- _INSTRUCTIONS FOR THE TASK_
Your task is to copy the lines of the data below from the line holding "Surveillez et protégez" through the line holding "Restez à jour avec la newsletter", inclusive, exactly and with nothing added.

- _EXTRACTED INFORMATION_
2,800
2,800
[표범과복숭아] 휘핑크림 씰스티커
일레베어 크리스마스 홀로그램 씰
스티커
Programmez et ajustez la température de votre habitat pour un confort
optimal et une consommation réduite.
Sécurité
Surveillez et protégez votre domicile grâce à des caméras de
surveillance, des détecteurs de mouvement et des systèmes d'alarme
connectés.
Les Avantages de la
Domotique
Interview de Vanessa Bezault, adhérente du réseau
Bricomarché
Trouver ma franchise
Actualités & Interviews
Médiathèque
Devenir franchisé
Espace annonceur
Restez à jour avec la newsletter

---

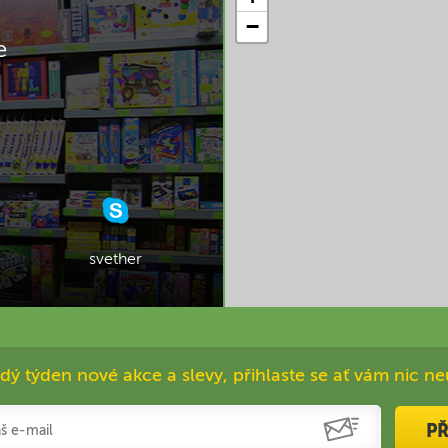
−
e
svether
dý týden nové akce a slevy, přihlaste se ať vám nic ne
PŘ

- _TASK RESULT_
Surveillez et protégez votre domicile grâce à des caméras de
surveillance, des détecteurs de mouvement et des systèmes d'alarme
connectés.
Les Avantages de la
Domotique
Interview de Vanessa Bezault, adhérente du réseau
Bricomarché
Trouver ma franchise
Actualités & Interviews
Médiathèque
Devenir franchisé
Espace annonceur
Restez à jour avec la newsletter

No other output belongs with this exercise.